#### What to produce:
Include in the reply only the lines from the start of the data below through the line containing "carries the risk", reproduced exactly and with no pictures.

(Data extracted from a collection)
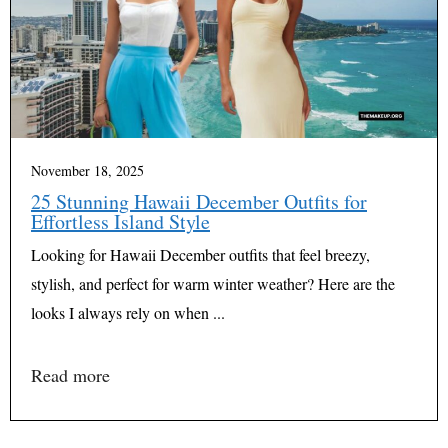
November 18, 2025
25 Stunning Hawaii December Outfits for
Effortless Island Style
Looking for Hawaii December outfits that feel breezy,
stylish, and perfect for warm winter weather? Here are the
looks I always rely on when ...
Read more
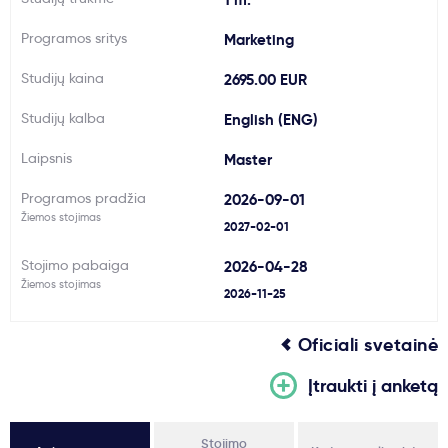
Svarbu
Programos sritys
Marketing
Studijų kaina
2695.00 EUR
Paslaugos
Studijų kalba
English (ENG)
Kodėl Kastu?
Laipsnis
Master
Programos pradžia
2026-09-01
Naujienos
Žiemos stojimas
2027-02-01
Stojimo pabaiga
2026-04-28
Žiemos stojimas
2026-11-25
Oficiali svetainė
Įtraukti į anketą
Stojimo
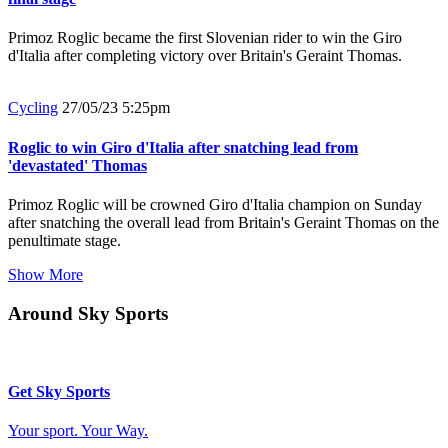
Primoz Roglic became the first Slovenian rider to win the Giro
d'Italia after completing victory over Britain's Geraint Thomas.
Cycling
27/05/23 5:25pm
Roglic to win Giro d'Italia after snatching lead from
'devastated' Thomas
Primoz Roglic will be crowned Giro d'Italia champion on Sunday
after snatching the overall lead from Britain's Geraint Thomas on the
penultimate stage.
Show More
Around Sky Sports
Get Sky Sports
Your sport. Your Way.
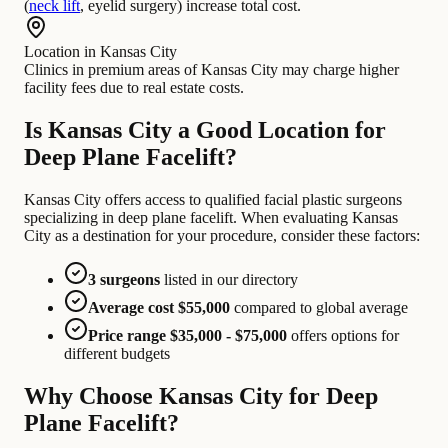
(
neck lift
, eyelid surgery) increase total cost.
Location in Kansas City
Clinics in premium areas of Kansas City may charge higher
facility fees due to real estate costs.
Is Kansas City a Good Location for
Deep Plane Facelift?
Kansas City offers access to qualified facial plastic surgeons
specializing in deep plane facelift. When evaluating Kansas
City as a destination for your procedure, consider these factors:
3 surgeons
listed in our directory
Average cost $55,000
compared to global average
Price range $35,000 - $75,000
offers options for
different budgets
Why Choose Kansas City for Deep
Plane Facelift?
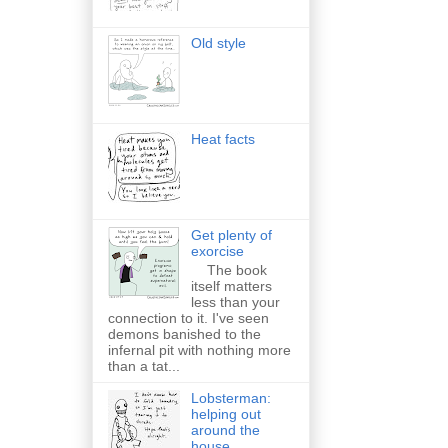
Old style
Heat facts
Get plenty of
exorcise
The book
itself matters
less than your
connection to it. I've seen
demons banished to the
infernal pit with nothing more
than a tat...
Lobsterman:
helping out
around the
house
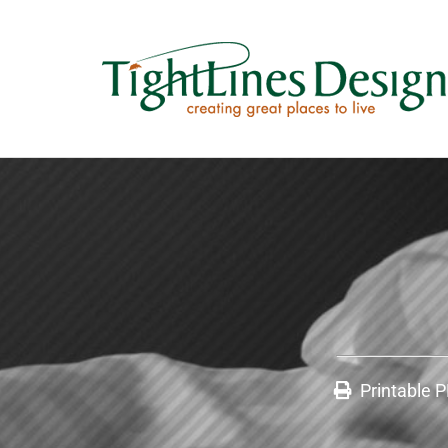
Printable 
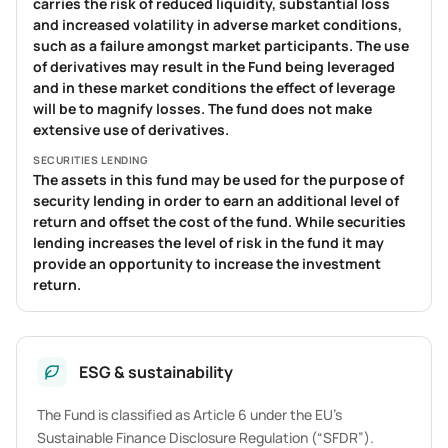
carries the risk of reduced liquidity, substantial loss
and increased volatility in adverse market conditions,
such as a failure amongst market participants. The use
of derivatives may result in the Fund being leveraged
and in these market conditions the effect of leverage
will be to magnify losses. The fund does not make
extensive use of derivatives.
SECURITIES LENDING
The assets in this fund may be used for the purpose of
security lending in order to earn an additional level of
return and offset the cost of the fund. While securities
lending increases the level of risk in the fund it may
provide an opportunity to increase the investment
return.
ESG & sustainability
The Fund is classified as Article 6 under the EU’s
Sustainable Finance Disclosure Regulation (“SFDR”).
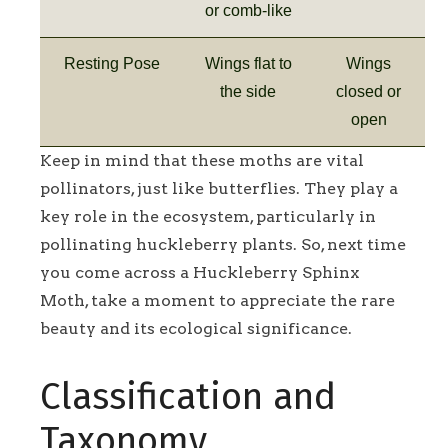
or comb-like
Resting Pose
Wings flat to
Wings
the side
closed or
open
Keep in mind that these moths are vital
pollinators, just like butterflies. They play a
key role in the ecosystem, particularly in
pollinating huckleberry plants. So, next time
you come across a Huckleberry Sphinx
Moth, take a moment to appreciate the rare
beauty and its ecological significance.
Classification and
Taxonomy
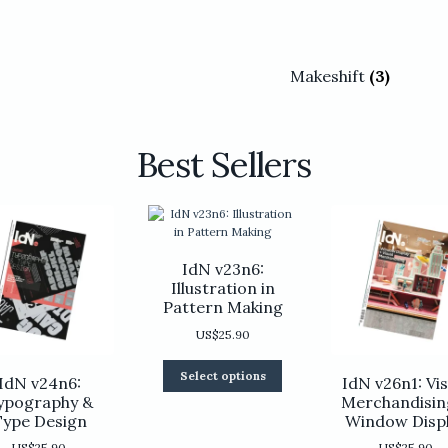
Makeshift
(3)
Best Sellers
IdN v23n6:
Illustration in
Pattern Making
US$
25.90
This
Select options
IdN v24n6:
IdN v26n1: Vis
product
ypography &
Merchandisin
has
Type Design
Window Disp
multiple
variants.
US$
25.90
US$
25.90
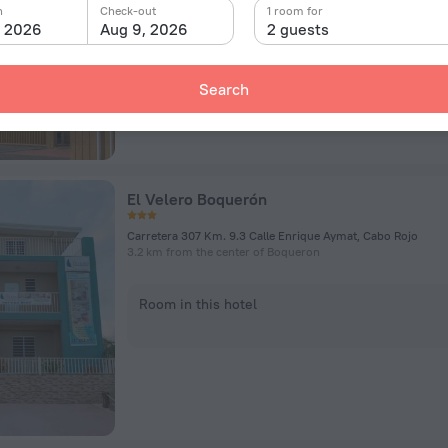
n
Check-out
1 room for
, 2026
Aug 9, 2026
2 guests
Room in this hotel
Search
El Velero Boquerón
Carretera 307 Km. 9.3 Calle Enrique Aymat, Cabo Rojo
3.2 km from the center of Boqueron
Room in this hotel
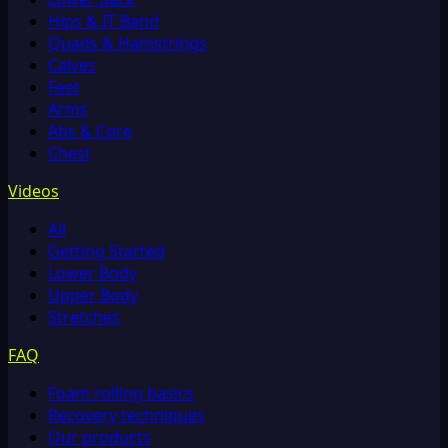
Hips & IT Band
Quads & Hamstrings
Calves
Feet
Arms
Abs & Core
Chest
Videos
All
Getting Started
Lower Body
Upper Body
Stretches
FAQ
Foam rolling basics
Recovery techniques
Our products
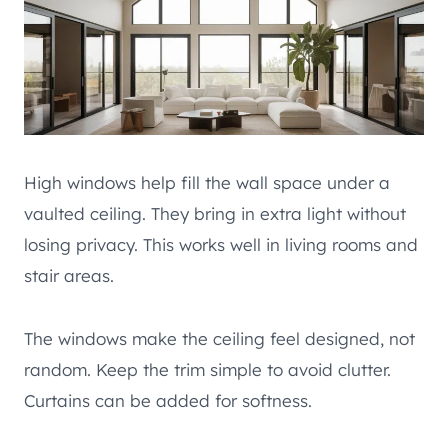
High windows help fill the wall space under a
vaulted ceiling. They bring in extra light without
losing privacy. This works well in living rooms and
stair areas.
The windows make the ceiling feel designed, not
random. Keep the trim simple to avoid clutter.
Curtains can be added for softness.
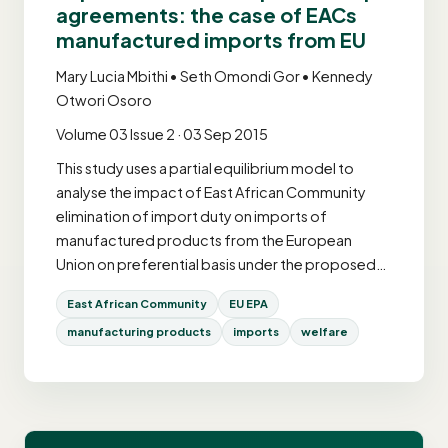
agreements: the case of EACs
manufactured imports from EU
Mary Lucia Mbithi • Seth Omondi Gor • Kennedy
Otwori Osoro
Volume 03 Issue 2 · 03 Sep 2015
This study uses a partial equilibrium model to
analyse the impact of East African Community
elimination of import duty on imports of
manufactured products from the European
Union on preferential basis under the proposed…
East African Community
EU EPA
manufacturing products
imports
welfare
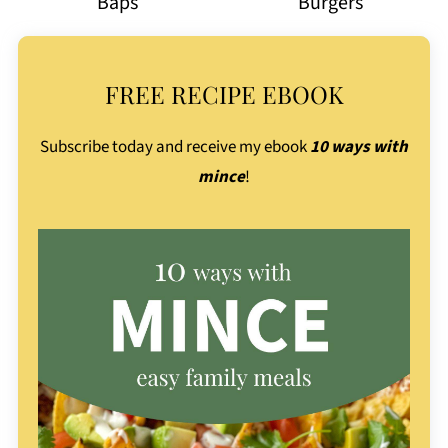
Baps
Burgers
FREE RECIPE EBOOK
Subscribe today and receive my ebook
10 ways with
mince
!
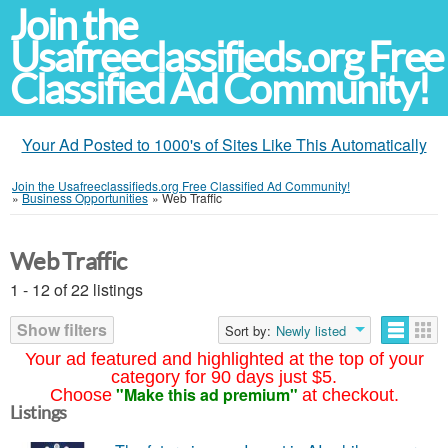
Join the
Usafreeclassifieds.org Free
Classified Ad Community!
Your Ad Posted to 1000's of Sites Like This Automatically
Join the Usafreeclassifieds.org Free Classified Ad Community!
»
Business Opportunities
»
Web Traffic
Web Traffic
1 - 12 of 22 listings
Show filters
Sort by:
Newly listed
Your ad featured and highlighted at the top of your
category for 90 days just $5.
"Make this ad premium"
Choose
at checkout.
Listings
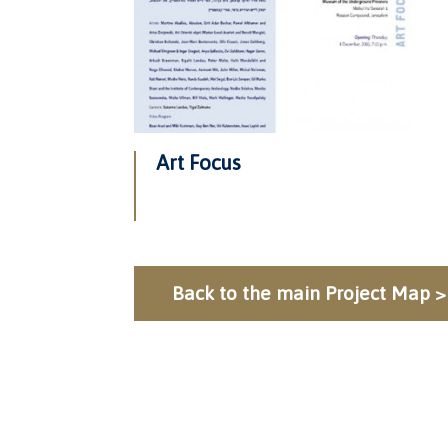
Art Focus
Back to the main Project Map >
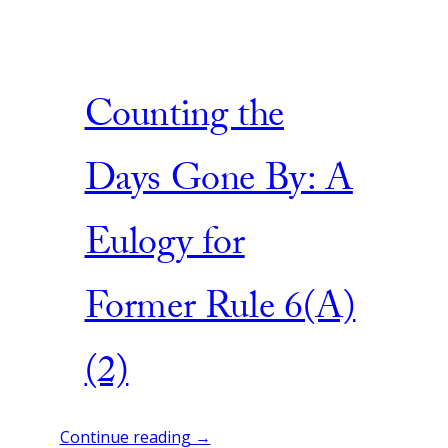
Counting the
Days Gone By: A
Eulogy for
Former Rule 6(A)
(2)
Continue reading →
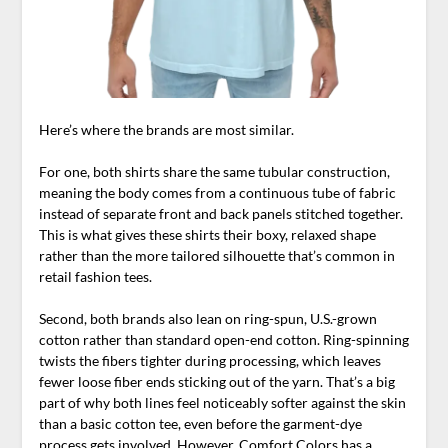
Here’s where the brands are most similar.
For one, both shirts share the same tubular construction,
meaning the body comes from a continuous tube of fabric
instead of separate front and back panels stitched together.
This is what gives these shirts their boxy, relaxed shape
rather than the more tailored silhouette that’s common in
retail fashion tees.
Second, both brands also lean on ring-spun, U.S.-grown
cotton rather than standard open-end cotton. Ring-spinning
twists the fibers tighter during processing, which leaves
fewer loose fiber ends sticking out of the yarn. That’s a big
part of why both lines feel noticeably softer against the skin
than a basic cotton tee, even before the garment-dye
process gets involved. However, Comfort Colors has a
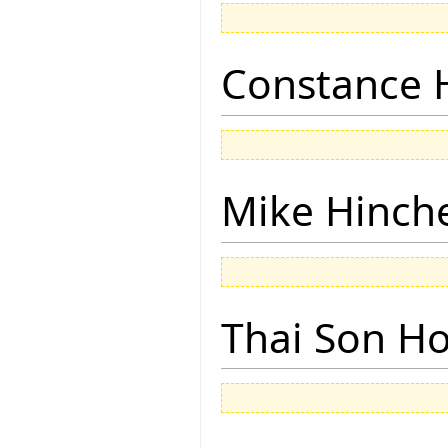
Constance 
Mike Hinch
Thai Son H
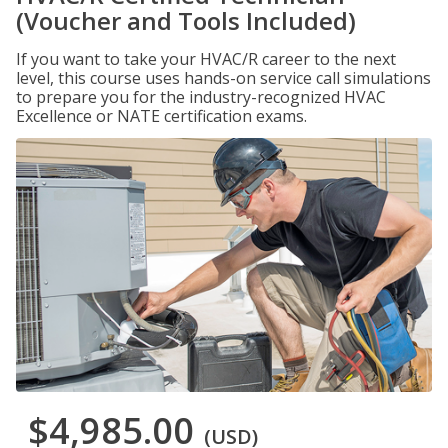
(Voucher and Tools Included)
If you want to take your HVAC/R career to the next
level, this course uses hands-on service call simulations
to prepare you for the industry-recognized HVAC
Excellence or NATE certification exams.
$4,985.00
(USD)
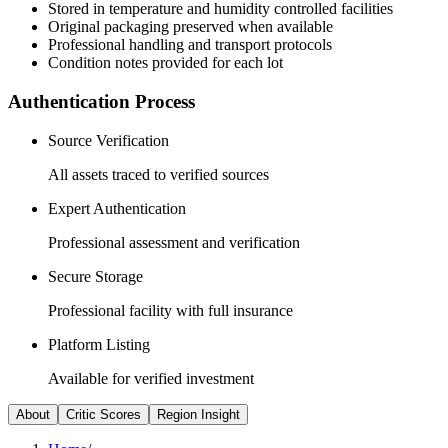
Stored in temperature and humidity controlled facilities
Original packaging preserved when available
Professional handling and transport protocols
Condition notes provided for each lot
Authentication Process
Source Verification
All assets traced to verified sources
Expert Authentication
Professional assessment and verification
Secure Storage
Professional facility with full insurance
Platform Listing
Available for verified investment
About
Critic Scores
Region Insight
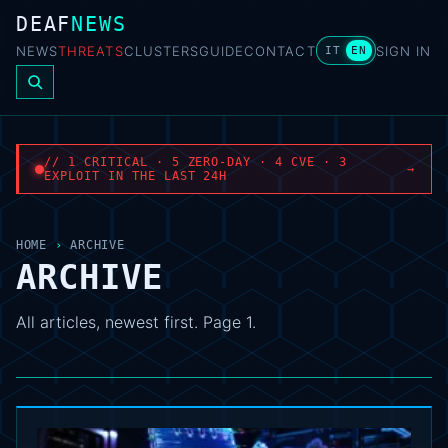
DEAF
NEWS
NEWS
THREATS
CLUSTERS
GUIDE
CONTACT
SIGN IN
IT
EN
// 1 CRITICAL · 5 ZERO-DAY · 4 CVE · 3
→
EXPLOIT IN THE LAST 24H
HOME
›
ARCHIVE
ARCHIVE
All articles, newest first. Page 1.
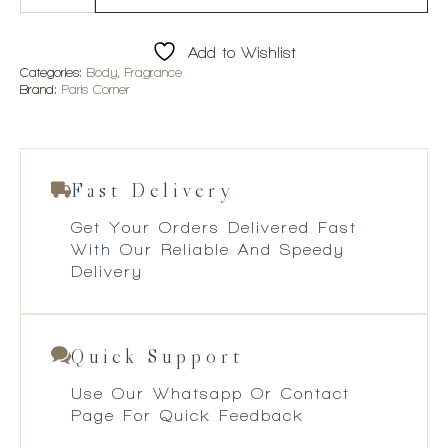
Mawj
Appletini
100ml
Add to Wishlist
EDP
quantity
Categories:
Body
,
Fragrance
Brand:
Paris Corner
Fast Delivery
Get Your Orders Delivered Fast
With Our Reliable And Speedy
Delivery
Quick Support
Use Our Whatsapp Or Contact
Page For Quick Feedback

#### Written solution:
November 18, 2025
25 Stunning Hawaii December Outfits for
Effortless Island Style
Looking for Hawaii December outfits that feel breezy,
stylish, and perfect for warm winter weather? Here are the
looks I always rely on when ...
Read more
Svarbu
Programos sritys
Marketing
Studijų kaina
2695.00 EUR
Paslaugos
Studijų kalba
English (ENG)
Kodėl Kastu?
Laipsnis
Master
Programos pradžia
2026-09-01
Naujienos
Žiemos stojimas
2027-02-01
Stojimo pabaiga
2026-04-28
Žiemos stojimas
2026-11-25
Oficiali svetainė
Įtraukti į anketą
Stojimo
Primoz Roglic became the first Slovenian rider to win the Giro
d'Italia after completing victory over Britain's Geraint Thomas.
Cycling
27/05/23 5:25pm
Roglic to win Giro d'Italia after snatching lead from
'devastated' Thomas
Primoz Roglic will be crowned Giro d'Italia champion on Sunday
after snatching the overall lead from Britain's Geraint Thomas on the
penultimate stage.
Show More
Around Sky Sports
Get Sky Sports
Your sport. Your Way.
(
neck lift
, eyelid surgery) increase total cost.
Location in Kansas City
Clinics in premium areas of Kansas City may charge higher
facility fees due to real estate costs.
Is Kansas City a Good Location for
Deep Plane Facelift?
Kansas City offers access to qualified facial plastic surgeons
specializing in deep plane facelift. When evaluating Kansas
City as a destination for your procedure, consider these factors:
3 surgeons
listed in our directory
Average cost $55,000
compared to global average
Price range $35,000 - $75,000
offers options for
different budgets
Why Choose Kansas City for Deep
Plane Facelift?
Old style
Heat facts
Get plenty of
exorcise
The book
itself matters
less than your
connection to it. I've seen
demons banished to the
infernal pit with nothing more
than a tat...
Lobsterman:
helping out
around the
house
Printable 
carries the risk of reduced liquidity, substantial loss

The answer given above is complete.